An investment to pay-off
Diving into the numbers, the fintech company actually posted quite a solid quarter of results. Most metrics beat analysts estimates, and guidance provided for 2023 was also ahead of what Wall Street projected.
More importantly, the group reported an improvement in both its GAAP and non-GAAP EPS. This shows that it’s been able to enrich shareholders’ value despite the tough macroeconomic environment. And with margins guided to expand throughout 2023, it’s confusing to see PayPal stock perform so poorly after its earnings release.
Metrics | Consensus | Q4 2022 | Q4 2021 | Growth |
---|---|---|---|---|
Revenue | $7.39bn | $7.38bn | $6.92bn | 7% |
Total payment volume (TPV) | $360.3bn | $357.4bn | $339.5bn | 5% |
Total active accounts (TAA) | ? | 435m | 426m | 2% |
Payment transactions per active account (TPA) | ? | 51.4 | 45.4 | 13% |
New active accounts (NAA) | ? | 2.9m | 9.8m | -70% |
Non-GAAP earnings per share (EPS) | $1.20 | $1.24 | $1.11 | 11% |
Macroeconomic headwinds may continue to persist for a little while longer, and the stepping down of CEO Dan Schulman may have impacted investor sentiment.
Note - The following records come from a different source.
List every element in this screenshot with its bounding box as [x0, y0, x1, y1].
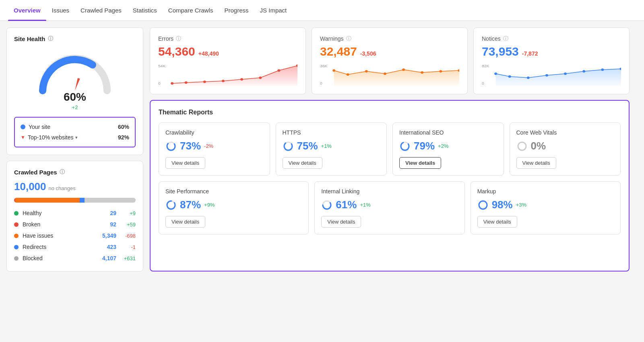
progress-redirects: [80, 198, 85, 203]
crawlability-name: Crawlability: [165, 129, 263, 136]
svg-point-26: [494, 73, 497, 75]
report-site-performance: Site Performance 87% +9% View details: [159, 181, 309, 234]
top10-dropdown-icon[interactable]: ▾: [75, 135, 78, 140]
svg-point-32: [601, 68, 604, 71]
errors-label: Errors ⓘ: [158, 35, 297, 42]
your-site-value: 60%: [118, 124, 129, 130]
svg-point-21: [439, 70, 442, 73]
crawlability-pct: 73%: [180, 140, 201, 152]
warnings-card: Warnings ⓘ 32,487 -3,506 36K 0: [312, 27, 468, 94]
markup-name: Markup: [477, 188, 614, 195]
redirects-value: 423: [98, 244, 116, 250]
svg-marker-3: [172, 66, 297, 86]
blocked-dot: [14, 256, 19, 261]
https-view-btn[interactable]: View details: [283, 157, 322, 169]
crawlability-score: 73% -2%: [165, 140, 263, 152]
nav-statistics[interactable]: Statistics: [127, 0, 163, 21]
svg-text:0: 0: [320, 81, 322, 85]
notices-info-icon[interactable]: ⓘ: [503, 35, 508, 42]
stat-have-issues: Have issues 5,349 -698: [14, 230, 136, 241]
nav-overview[interactable]: Overview: [8, 0, 46, 21]
svg-point-29: [545, 74, 548, 77]
thematic-reports-card: Thematic Reports Crawlability 73% -2% Vi…: [150, 100, 630, 272]
broken-value: 92: [98, 221, 116, 228]
stat-blocked: Blocked 4,107 +631: [14, 253, 136, 264]
progress-issues: [15, 198, 80, 203]
site-health-info-icon[interactable]: ⓘ: [48, 35, 53, 42]
crawled-pages-info-icon[interactable]: ⓘ: [60, 168, 65, 176]
svg-point-4: [171, 82, 173, 85]
blocked-change: +631: [120, 255, 136, 261]
cwv-ring-icon: [516, 141, 528, 152]
crawled-count-row: 10,000 no changes: [14, 180, 136, 193]
site-health-title: Site Health ⓘ: [14, 35, 136, 42]
gauge-svg: [35, 50, 115, 95]
errors-chart: 54K 0: [158, 62, 297, 87]
site-perf-pct: 87%: [180, 199, 201, 211]
svg-marker-0: [74, 78, 80, 91]
report-crawlability: Crawlability 73% -2% View details: [159, 122, 270, 176]
svg-text:82K: 82K: [482, 64, 489, 68]
svg-point-7: [222, 80, 225, 82]
crawled-progress-bar: [14, 198, 136, 203]
intl-seo-delta: +2%: [438, 143, 448, 149]
gauge-container: 60% +2: [14, 47, 136, 112]
cwv-view-btn[interactable]: View details: [516, 157, 556, 169]
crawled-pages-title: Crawled Pages ⓘ: [14, 168, 136, 176]
report-internal-linking: Internal Linking 61% +1% View details: [314, 181, 464, 234]
svg-point-9: [259, 77, 262, 79]
intl-seo-view-btn[interactable]: View details: [399, 157, 441, 169]
nav-issues[interactable]: Issues: [46, 0, 75, 21]
cwv-name: Core Web Vitals: [516, 129, 614, 136]
redirects-dot: [14, 245, 19, 249]
errors-info-icon[interactable]: ⓘ: [176, 35, 181, 42]
svg-point-46: [479, 201, 487, 209]
markup-view-btn[interactable]: View details: [477, 216, 517, 228]
site-perf-score: 87% +9%: [165, 199, 302, 211]
https-name: HTTPS: [283, 129, 380, 136]
cwv-score: 0%: [516, 140, 614, 152]
crawlability-view-btn[interactable]: View details: [165, 157, 205, 169]
svg-point-20: [421, 71, 423, 74]
progress-blocked: [85, 198, 136, 203]
errors-value-row: 54,360 +48,490: [158, 45, 297, 58]
crawlability-delta: -2%: [204, 143, 213, 149]
notices-chart: 82K 0: [482, 62, 621, 87]
warnings-info-icon[interactable]: ⓘ: [346, 35, 351, 42]
site-perf-view-btn[interactable]: View details: [165, 216, 205, 228]
https-pct: 75%: [297, 140, 318, 152]
healthy-dot: [14, 211, 19, 216]
site-health-card: Site Health ⓘ 60% +2: [6, 27, 143, 155]
broken-dot: [14, 222, 19, 227]
thematic-bottom-grid: Site Performance 87% +9% View details In…: [159, 181, 621, 234]
main-nav: Overview Issues Crawled Pages Statistics…: [0, 0, 644, 21]
internal-linking-view-btn[interactable]: View details: [321, 216, 361, 228]
nav-js-impact[interactable]: JS Impact: [254, 0, 293, 21]
cwv-pct: 0%: [531, 140, 546, 152]
report-core-web-vitals: Core Web Vitals 0% View details: [510, 122, 621, 176]
svg-point-28: [527, 77, 530, 79]
svg-point-8: [240, 78, 243, 81]
warnings-label: Warnings ⓘ: [320, 35, 459, 42]
svg-point-31: [582, 70, 585, 73]
svg-point-5: [185, 81, 188, 84]
https-score: 75% +1%: [283, 140, 380, 152]
main-content: Site Health ⓘ 60% +2: [0, 21, 636, 278]
crawled-count: 10,000: [14, 180, 46, 193]
notices-card: Notices ⓘ 73,953 -7,872 82K 0: [473, 27, 630, 94]
nav-progress[interactable]: Progress: [219, 0, 254, 21]
warnings-value: 32,487: [320, 45, 357, 58]
redirects-label: Redirects: [23, 244, 98, 250]
notices-change: -7,872: [522, 50, 538, 57]
svg-text:54K: 54K: [158, 64, 166, 68]
stats-list: Healthy 29 +9 Broken 92 +59 Have issues …: [14, 207, 136, 264]
healthy-change: +9: [120, 210, 136, 216]
nav-crawled-pages[interactable]: Crawled Pages: [75, 0, 127, 21]
legend-your-site: Your site 60%: [21, 122, 129, 132]
errors-card: Errors ⓘ 54,360 +48,490 54K 0: [150, 27, 306, 94]
markup-delta: +3%: [516, 202, 526, 208]
markup-pct: 98%: [492, 199, 513, 211]
nav-compare-crawls[interactable]: Compare Crawls: [163, 0, 219, 21]
report-markup: Markup 98% +3% View details: [471, 181, 621, 234]
svg-point-10: [277, 69, 280, 72]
But this shouldn’t detract from the perks of investing in PayPal stock, and there are many.
Fruitful opportunities
The e-commerce industry continues to grow at a rapid pace, and there’s no better player to take advantage of this than PayPal, with its ginormous market share. Critics will be quick to point towards Apple and Google Pay taking share away. However, there’s limited definitive evidence to support this as PayPal continues to aggressively grow its presence in its core markets.
The argument of competition isn’t very convincing at this point either. That’s because digital wallet acceptance is still in its growth phase. With less than half of the population in core markets penetrated, there’s still plenty of pie up for grabs.
Grabbing a discount
All that being said, the strongest case for buying PayPal stock today is that its valuation multiples indicate the shares are currently trading at a discount. It may not seem like it with the current high P/E ratio, but it’s worth remembering that this is a trailing figure.
The business expects to continue on its cost-cutting spree, which should support its bottom line growth over the coming months. As a result, analysts are forecasting the shares to have a forward P/E that’s much lower. In fact, it’s less than the industry average, and in line with the S&P 500‘s average of 22, which is great value for a growth stock.
Metrics | PayPal | Industry Average |
---|---|---|
Price-to-earnings (P/E) ratio | 35.2 | 27.2 |
Forward price-to-earnings (FP/E) ratio | 22.4 | 25.9 |
Aside from that, the conglomerate also has a solid balance sheet. Although its debt-to-equity ratio is relatively high at 53%, its cash and equivalents are sufficient to cover its liabilities. And with margins expected to expand next year, its growing bottom line should provide additional coverage.
As such, it’s no surprise to see brokers rating the stock a ‘buy’ with an average price target of $108. This presents a 45% upside from today’s prices. The likes of JP Morgan, Morgan Stanley, and Wells Fargo are all bullish on the payments provider. Thus, I reiterate my position that PayPal stock is a must-buy for my portfolio, especially at these levels.